Die Finanzkrise hat besserverdienenden Bankern im laufenden Jahr einen herben Einkommensrückgang beschert. So musste ein Bereichsleiter im Investmentbanking einen Rückgang seiner Bezüge um 53 Prozent auf 388.500 Euro hinnehmen. Zu diesem Ergebnis kommt eine Studie der Beratungsgesellschaft Towers Perrin, die dazu Grundgehälter und die im Frühjahr 2009 ausgezahlten Boni für das Vorjahr addiert hat.

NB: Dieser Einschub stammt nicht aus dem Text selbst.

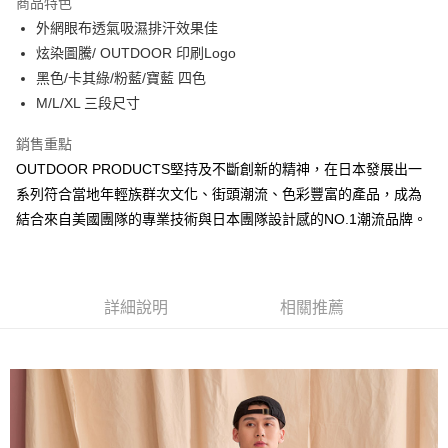
商品特色
6 期 0 利率 每期
NT$146
21家銀行
合作金庫商業銀行
第一商業銀行
外網眼布透氣吸濕排汗效果佳
華南商業銀行
彰化商業銀行
合作金庫商業銀行
第一商業銀行
超商取貨付款
炫染圖騰/ OUTDOOR 印刷Logo
上海商業儲蓄銀行
台北富邦商業銀行
華南商業銀行
彰化商業銀行
國泰世華商業銀行
兆豐國際商業銀行
黑色/卡其綠/粉藍/寶藍 四色
LINE Pay
上海商業儲蓄銀行
台北富邦商業銀行
臺灣中小企業銀行
台中商業銀行
M/L/XL 三段尺寸
國泰世華商業銀行
兆豐國際商業銀行
匯豐（台灣）商業銀行
華泰商業銀行
Apple Pay
臺灣中小企業銀行
台中商業銀行
聯邦商業銀行
遠東國際商業銀行
銷售重點
匯豐（台灣）商業銀行
華泰商業銀行
悠遊付
元大商業銀行
永豐商業銀行
OUTDOOR PRODUCTS堅持及不斷創新的精神，在日本發展出一
聯邦商業銀行
遠東國際商業銀行
玉山商業銀行
星展（台灣）商業銀行
元大商業銀行
永豐商業銀行
系列符合當地年輕族群次文化、街頭潮流、色彩豐富的產品，成為
AFTEE先享後付
台新國際商業銀行
中國信託商業銀行
玉山商業銀行
星展（台灣）商業銀行
結合來自美國團隊的專業技術與日本團隊設計感的NO.1潮流品牌。
相關說明
台灣樂天信用卡公司
台新國際商業銀行
中國信託商業銀行
【關於「AFTEE先享後付」】
台灣樂天信用卡公司
ATM付款
AFTEE先享後付是「在收到商品之後才付款」的支付方式。 讓您購物簡單
便利好安心！
１．簡單：不需註冊會員、不需綁卡、不需儲值。
運送方式
詳細說明
相關推薦
２．便利：只要手機號碼，簡訊認證，即可結帳。
３．安心：先確認商品／服務後，再付款。
全家取貨付款
每筆NT$80，滿NT$1,000(含以上)免運費
【「AFTEE先享後付」結帳流程】
１．於結帳方式選擇「AFTEE先享後付」後，將跳轉至「AFTEE先享後付」
付款後全家取貨
結帳頁面，進行簡訊認證並確認金額後，即可完成結帳。
２．訂單成立數日內，您將收到繳費通知簡訊。
每筆NT$80，滿NT$1,000(含以上)免運費
３．收到繳費通知簡訊後14天內，點擊此簡訊中的連結，可透過四大超商／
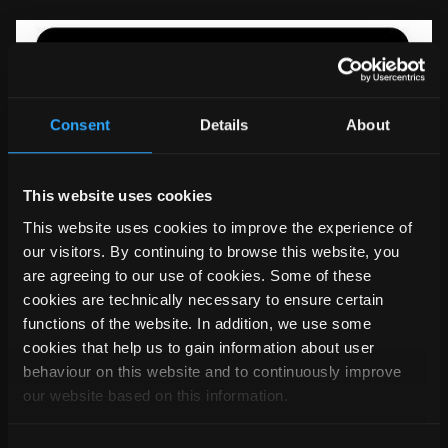
Consent
Details
About
This website uses cookies
This website uses cookies to improve the experience of
our visitors. By continuing to browse this website, you
are agreeing to our use of cookies. Some of these
cookies are technically necessary to ensure certain
functions of the website. In addition, we use some
cookies that help us to gain information about user
behaviour on this website and to continuously improve
Navigazione semplice:
Una volta attivato, il monitoraggio
our website based on this information.
elenca tutti i progetti in cui è presente un collegamento IFC
monitorato. Evidenzia il progetto attualmente in lavorazione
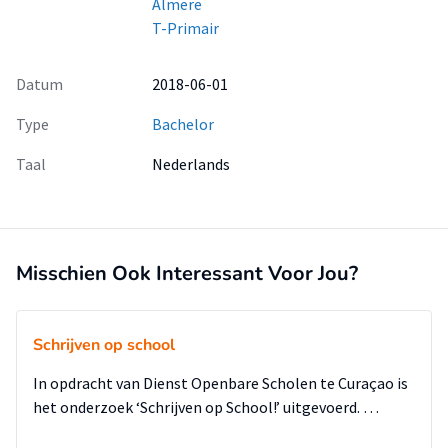
Almere
T-Primair
Datum
2018-06-01
Type
Bachelor
Taal
Nederlands
Misschien Ook Interessant Voor Jou?
Schrijven op school
In opdracht van Dienst Openbare Scholen te Curaçao is
het onderzoek ‘Schrijven op School!’ uitgevoerd. …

Bluten mussten auch Führungskräfte in Zentralbereichen und im Firmenkundengeschäft. In Hier lag die Vergütung sogar unter dem Niveau von 2005. Vergleichsweise glimpflich kamen hingegen Beschäftigte in der Vermögensverwaltung und im Privatkundengeschäft weg.

“2009 mussten alle Bankbereiche Abschläge hinnehmen”, sagte Towers-Perrin-Partner Martin Emmerich. “Die erlösstabileren Bereiche wie das Privatkundengeschäft waren aber weniger stark betroffen.” Allerdings hatten diese zuvor auch weniger von den Gehaltszuwächsen der vergangenen fünf Jahre profitiert. Die Gründe liegen auf der Hand: Hier ist der Anteil der leistungsabhängigen Vergütung am Gesamtgehalt eher gering.

Towers Perrin wertet in der Studie insgesamt 90.000 Datensätze von 15 deutschen Privat-, Genossenschafts- und Landesbanken. Auslandsbanken werden dagegen nicht erfasst.

2009 werden die Investmentbanker übrigens rund 25 Prozent mehr verdienen als zwölf Monate zuvor. Besonders lukrativ waren Fixed-Income und Aktienhandel. Zu diesem Schluss kommt der britische Kaderstellenvermittler Options Group in einer neuen Erhebung.